Les milliards de mètres cubes de gaz naturel découverts ces dernières années au large d’Israël, de l’Égypte et de Chypre forment ce qu’on appelle désormais le “bassin gazier du Levant”, le plus important ensemble de gisements jamais découvert aux portes de l’Europe.
C’est en 2009 que le premier gisement d’importance, baptisé Tamar, a été découvert au large de Haïfa, en Israël, par le consortium israélo-américain Noble Energy – Delek-Avner. D’autres gisements ont ensuite été mis au jour dans la zone du “bassin du Levant” : Leviathan (Israël), Aphrodite (Chypre), mais surtout Zohr, en 2015, au large de l’Égypte, le plus gros gisement jamais découvert en Méditerranée, plus important que tous les autres gisements réunis.

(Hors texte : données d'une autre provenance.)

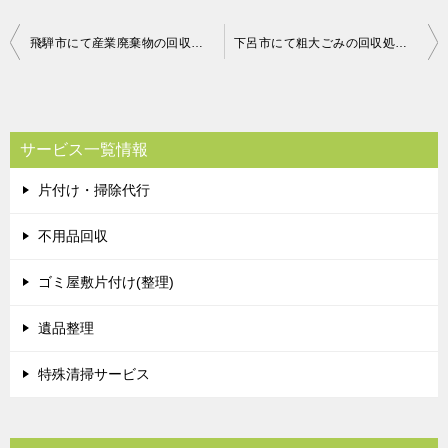
投
飛騨市にて産業廃棄物の回収処分のご依頼 お客様の声
下呂市にて粗大ごみの回収処分のご依頼 お客様の声
稿
ナ
ビ
サービス一覧情報
ゲ
片付け・掃除代行
ー
シ
不用品回収
ョ
ゴミ屋敷片付け(整理)
ン
遺品整理
特殊清掃サービス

Il a été mis à jour par le pétrolier italien Eni, qui a commencé à l’exploiter et vise un début de production pour la fin 2017.

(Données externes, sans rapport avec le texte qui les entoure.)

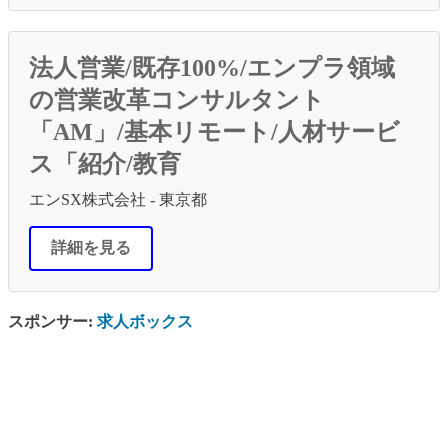
法人営業/既存100%/エンプラ領域
の営業改革コンサルタント
「AM」/基本リモート/人材サービ
ス「紹介/教育
エンSX株式会社 - 東京都
詳細を見る
スポンサー:
求人ボックス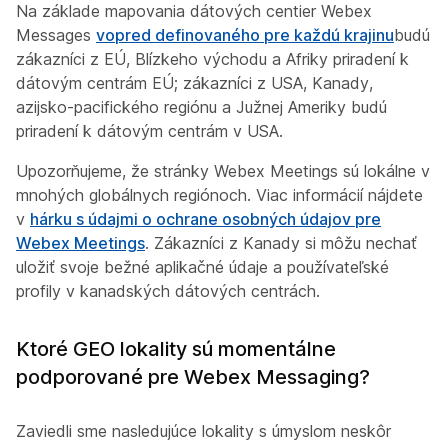
Na základe mapovania dátových centier Webex
Messages
vopred definovaného pre každú krajinu
budú
zákazníci z EÚ, Blízkeho východu a Afriky priradení k
dátovým centrám EÚ; zákazníci z USA, Kanady,
azijsko-pacifického regiónu a Južnej Ameriky budú
priradení k dátovým centrám v USA.
Upozorňujeme, že stránky Webex Meetings sú lokálne v
mnohých globálnych regiónoch. Viac informácií nájdete
v
hárku s údajmi o ochrane osobných údajov pre
Webex Meetings
. Zákazníci z Kanady si môžu nechať
uložiť svoje bežné aplikačné údaje a používateľské
profily v kanadských dátových centrách.
Ktoré GEO lokality sú momentálne
podporované pre Webex Messaging?
Zaviedli sme nasledujúce lokality s úmyslom neskôr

De son côté, Israël, appuyé par le parrain américain, fore à marche forcée, porté par un credo libéral et idéaliste : l’exploitation du gaz va imposer une coopération commerciale aux États de la région, coopération qui engendrera paix et stabilité…

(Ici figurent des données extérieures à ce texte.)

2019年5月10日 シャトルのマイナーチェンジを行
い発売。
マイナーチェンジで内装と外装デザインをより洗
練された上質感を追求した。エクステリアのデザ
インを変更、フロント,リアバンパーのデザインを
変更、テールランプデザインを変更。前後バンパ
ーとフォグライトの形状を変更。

De nouveaux conflits en germe
Mais ce gaz naturel sous l’eau de la Méditerranée porte aussi en lui les germes de nouveaux conflits : à Chypre, il menace les efforts de réunification. Au Liban, la présence d’un gisement à cheval sur la frontière maritime contestée avec l’État hébreu dope la rhétorique guerrière du Hezbollah. La manne gazière espérée se chiffre en milliards de dollars… avec en ligne de mire, le très convoité marché européen du gaz, chasse gardée des Russes.
“Il n’y a plus seulement quelques pêcheurs intéressés par ces eaux… Tout à coup, on parle de milliards et de milliards de dollars !”, résume à France 24 l’envoyé spécial du Département d’État américain pour la Diplomatie énergétique, interrogé à Washington. L’enjeu est de taille. Au total, ce sont près de 3 500 milliards de mètres cubes de gaz naturel qui seraient enfouis en Méditerranée orientale, selon une étude de l’US Geological Servey.
De l’Égypte à la Syrie en passant par le Liban, Israël et Chypre, notre reporter a enquêté sur cette ressource à double tranchant, qui réveille les vieux réflexes de la Guerre froide et pourrait bien bouleverser l’ordre géopolitique de la région, pourtant déjà instable.